Jane grinned with the remembrance.
Gershwin’s Prelude #2 wafted down the hall. Mrs. Beane loved to annoy Miss Claire by playing piano during her soaps.
“Isn’t that the melody our old piano teacher used to play? She’s living here, too?”
“Of course. Jane, these folks may have money enough to live elsewhere, but they have no family. They meant something to our parents and to us. It makes me happy. Can’t we please find another way?” I steeled myself against her protest.
She didn’t answer, but moved to the hallway. “Remember her glasses down on the end of her nose, pointing her finger saying, ‘Practice, practice, practice!’?”
“She tells me that every day, and I haven’t played for years.” I followed her down the hall.

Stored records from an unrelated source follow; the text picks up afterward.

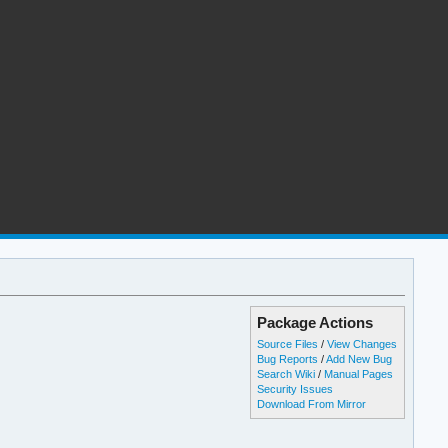
Package Actions
Source Files
/
View Changes
Bug Reports
/
Add New Bug
Search Wiki
/
Manual Pages
Security Issues
Download From Mirror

Jane learned more than she ever wanted to know about The Young and the Restless in the hour that passed. Mrs. Beane gave her a piano lesson and Max dozed on her lap. Mr. Leeds told stories about Daddy’s childhood. The years fell away as our laughter filled the old place.

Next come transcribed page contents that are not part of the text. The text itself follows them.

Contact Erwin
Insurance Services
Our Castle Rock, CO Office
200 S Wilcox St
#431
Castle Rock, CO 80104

“You know, Jess, they are only going to get older,” she whispered as she put on her coat.
“As are we, my dear.” I secured her scarf around her neck.
“Speak for yourself, and,” she stopped and bit her bottom lip.
“And what? Throw them out and pack up?” I held my breath. I didn’t want to argue with her anymore.
“Just get that piano tuned.”
Jane headed back to the city, our heartstrings retied. Hope for Day’s End glowed like the sunset over the pines.